Clarke County students boasted the strongest science scores across the region, with 94 percent of students passing exams. That's 4 percent more than the state average. County students also boasted the highest percentage of success in writing, with 90 percent of students passing. Eighty-five percent passed their history/social science exams, and 87.7 percent passed in reading, a 2.4 percent decrease from the previous year, and 1.4 percent lower than the state average.

In Page County, reading and history scores are on the rise, with students passing at a rate of 86 and 85.8 percent respectively. And while writing scores (80.7 percent passing) remain nearly the same as the previous year, they still trail the Virginia average by 8.6 percent. Eighty-eight percent of students passed science SOLs, 2.3 percent fewer than last year, and 2.7 percent less than the Virginia average.

With the exception of mathematics, passing rates on the state level remained largely the same as the previous year.

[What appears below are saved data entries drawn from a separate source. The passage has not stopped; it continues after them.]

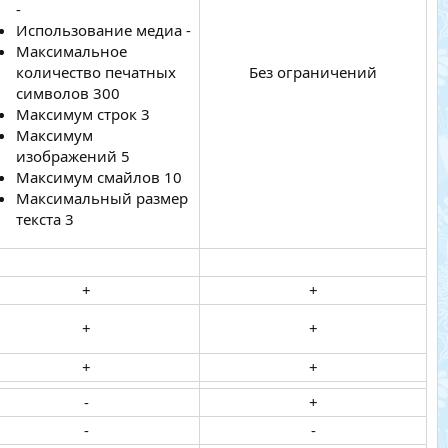
-
Использование медиа -
Максимальное
количество печатных
Без ограничений​
символов 300
Максимум строк 3
Максимум
изображений 5
Максимум смайлов 10
Максимальный размер
текста 3
+​
+​
+​
+​
+​
+​
-​
+​
-​
-​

An average of 89 percent of students across Virginia passed their reading exams; 89.3 percent passed writing exams; and 84.9 percent passed the history/social sciences exams. The largest success rate continues to come in science, with 90.8 percent of students passing, a 0.6 percent increase over the previous year.

The state will release accreditation ratings based on passing rates and several other measures at the end of September.

4 Comments | Leave a comment

    SOLs are a cancer to schools and education. The amount of time and money spent on these tests is great and without benefit. The voting public needs to work with out politicians to enhance NCLB to better implement the education standards in our schools so that our students can receive the education that they want and need in order to be successful in life.

    You are so right mtolive! I wish they'd do away with those SOL's all together! Teachers had so much more freedom of what and how they taught their students. Learning used to be fun! Now it's all "teach by the test". Kindergartners are taking a test that's basically the SOL, but it's called something different (PALS?). These kids are put under so much stress and pressure to pass these tests, it's ridiculous. The amount of homework in elementary school is mindblowing. The No Child Left Behind Act is a joke.

    No Child Left Behind was another "feel good" slogan, a quick fix turned into law for the public schools. This was another contribution from George W. Bush and his administration has left us in the great mess we have today. Has anyone noticed the Republicans throwing his name around these days?

    Teachers must spend nearly all their time and effort on teaching to the test: they are information coaches forcing students to merely memorize facts. Standardized testing is a joke and it's not working.

    Classrooms continue to grow larger as teachers lose authority over the classroom. Everyone seems to be running scared these days: schools are afraid of losing funding, teachers are afraid of saying the wrong thing, principals are jumping through hoops to keep the parents happy to avoid lawsuits.

    I can't imagine why anyone would even want to teach anymore. Our public school system use to work, once upon a time.

    Whether you like the tests or not, this is a metric that sticks out so bad that you cannot hide from it. Math is obviously not being taught adaquately! I am sure the teachers have the knowledge to teach basic math, so where is the problem?

    I cannot offer any suggestions to fix the problem as I am not in the teaching profession. I am an engineer and feel I had a very good line of math teachers growing up in WV.

    Have the methods changed? Is less time in the grade school classroom devoted to math? Are teachers having trouble relating the use of math in the real world?

    I wish I could help this epidemic as it saddens me to know that if this trend continues, the US will fall even further behind rest of the developed the world.